What you need to do:
Leave the images aside and output every entry exactly.

....

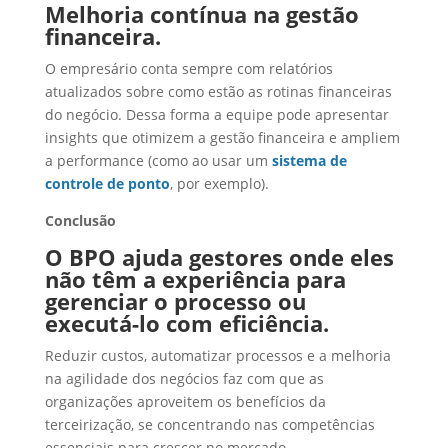
Melhoria contínua na gestão
financeira.
O empresário conta sempre com relatórios
atualizados sobre como estão as rotinas financeiras
do negócio. Dessa forma a equipe pode apresentar
insights que otimizem a gestão financeira e ampliem
a performance (como ao usar um
sistema de
controle de ponto
, por exemplo).
Conclusão
O BPO ajuda gestores onde eles
não têm a experiência para
gerenciar o processo ou
executá-lo com eficiência.
Reduzir custos, automatizar processos e a melhoria
na agilidade dos negócios faz com que as
organizações aproveitem os benefícios da
terceirização, se concentrando nas competências
essenciais para crescer no mercado.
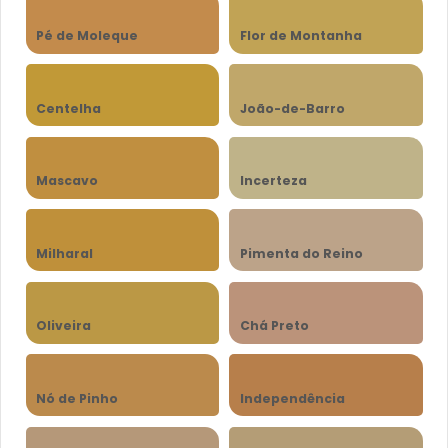
Pé de Moleque
Flor de Montanha
Centelha
João-de-Barro
Mascavo
Incerteza
Milharal
Pimenta do Reino
Oliveira
Chá Preto
Nó de Pinho
Independência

....

Reply:
Melhoria contínua na gestão
financeira.
O empresário conta sempre com relatórios
atualizados sobre como estão as rotinas financeiras
do negócio. Dessa forma a equipe pode apresentar
insights que otimizem a gestão financeira e ampliem
a performance (como ao usar um
sistema de
controle de ponto
, por exemplo).
Conclusão
O BPO ajuda gestores onde eles
não têm a experiência para
gerenciar o processo ou
executá-lo com eficiência.
Reduzir custos, automatizar processos e a melhoria
na agilidade dos negócios faz com que as
organizações aproveitem os benefícios da
terceirização, se concentrando nas competências
essenciais para crescer no mercado.
Pé de Moleque
Flor de Montanha
Centelha
João-de-Barro
Mascavo
Incerteza
Milharal
Pimenta do Reino
Oliveira
Chá Preto
Nó de Pinho
Independência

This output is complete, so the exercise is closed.